Université Paris 1 Panthéon Sorbonne

PARIS | FRANCE | 2016

Agenda available!

Post-conflict & Open Gov.

Salle / Hall : FIE - Salle 2
Horaire / Schedule : 13h20 - 14h50

Président de séance :  Marco Antonio Peres Useche (Universidad Externado de Colombia)

Langue / Language : Français/Español


Intervention 1. María Marván Laborde - Instituto de Investigaciones Jurídicas, UNAM (Mexique)

Intervention 2. Le droit d'accès à l'information en Pologne : l'exemple des archives du post-communisme Katarzyna Koper - Phd Student - University Paris 1 Panthéon-Sorbonne

La Constitution est l’acte normatif le plus important dans l’Etat.

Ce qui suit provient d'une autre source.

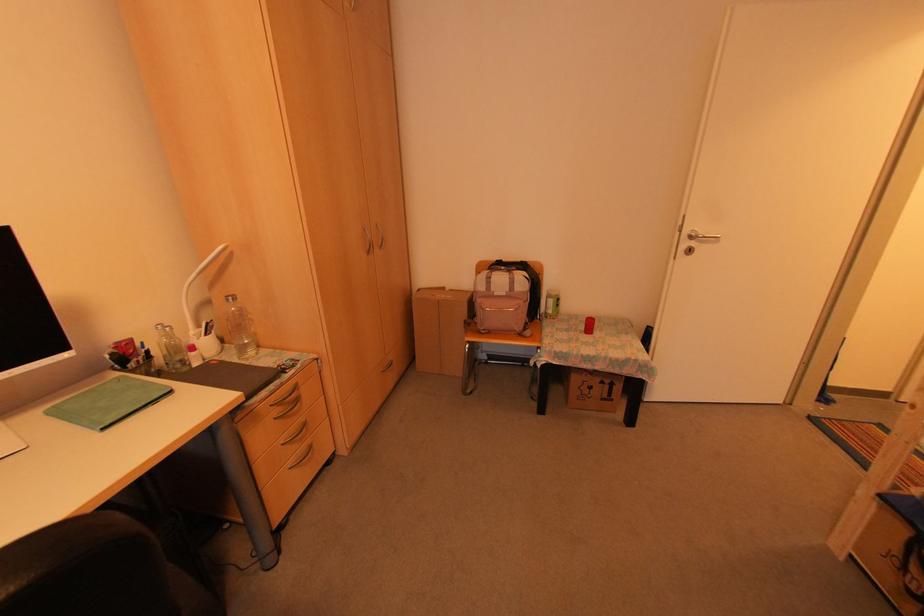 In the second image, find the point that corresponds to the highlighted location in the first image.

Elle précise la base
du régime politique et socio-économique. En même temps, elle établit les principaux droits et libertés des citoyens du pays concerné. Au regard du développement intensif des nouvelles technologies, une attention particulière est portée aux règles, d'une part, relatives au droit de l'accès à l'information, d'autre part, du droit au respect de la vie privée. Aujourd’hui, la  garantie de l'accès à l'information est une condition préalable à la réalisation des objectifs de la société civile. De par leur nature opposable, la protection de chacun de ces deux droits induit d’inévitables contradictions.

Intervenant 3. Territorial innovation, open government and post-conflict in Colombia Marco Antonio Peres Useche - Professor, Universidad Externado de Colombia (Colombia)

The purpose of the presentation is to present how the open government can serve as a platform for territorial innovation in post-conflict in Colombia and for the construction of peace.

Intervention 4. La Colombie, entre une paix légale et une paix légitime Grenfieth de Jesús Sierra Cadena - Professor, University of Rosario, Bogotá (Colombie)

Intervention 5. Ouverture des archives des années de "plomb" : analyse comparative France [1940-1945] - Brésil [1964-1985] Quentin Sgard - Doctorant, Université Paris 1 Panthéon-Sorbonne

Si l'ouverture des archives des conflits "conventionnels" posent bien des difficultés, la mise à disposition d'informations concernant des périodes de conflits "non-conventionnels" révèlent d'enjeux juridiques dans la stratégie de transparence des États. Cette analyse comparative tentera de montrer les points juridiques convergents entre ces deux époques et ces deux zones du globe différentes.Ces étude comparative tentera à la fois d'illustrer les ressemblances et les divergences entre les deux approches de l'ouverture des données sur ces deux périodes troubles. En France, le processus d'ouverture des archives relatives à la Seconde Guerre mondiale a été réellement par la circulaire du Premier ministre du 2 octobre 1997, illustrant les relatifs retards entre les premiers procès pour collaboration et les premiers textes consacrant l'ouverture aux informations de ce que les textes nomment de "juridictions d'exception de Vichy". Au Brésil, si une loi d'amnistie fut adoptée dès 1979 (soit 6 ans avant la fin de la dictature, afin de venir protéger les responsables des actes réalisés durant les "Anos de Chumbo", période la plus sombre de la dictature brésilienne), il fallut attendre 2012 pour voir installer la "Comissão Nacional da Verdade" (Commission Nationale de la Vérité), organe chargé officiellement de faire l'interface entre les citoyens et l'État, mais qui n'inaugure pas un réel droit pour les citoyens à accéder à l'information de manière systématique.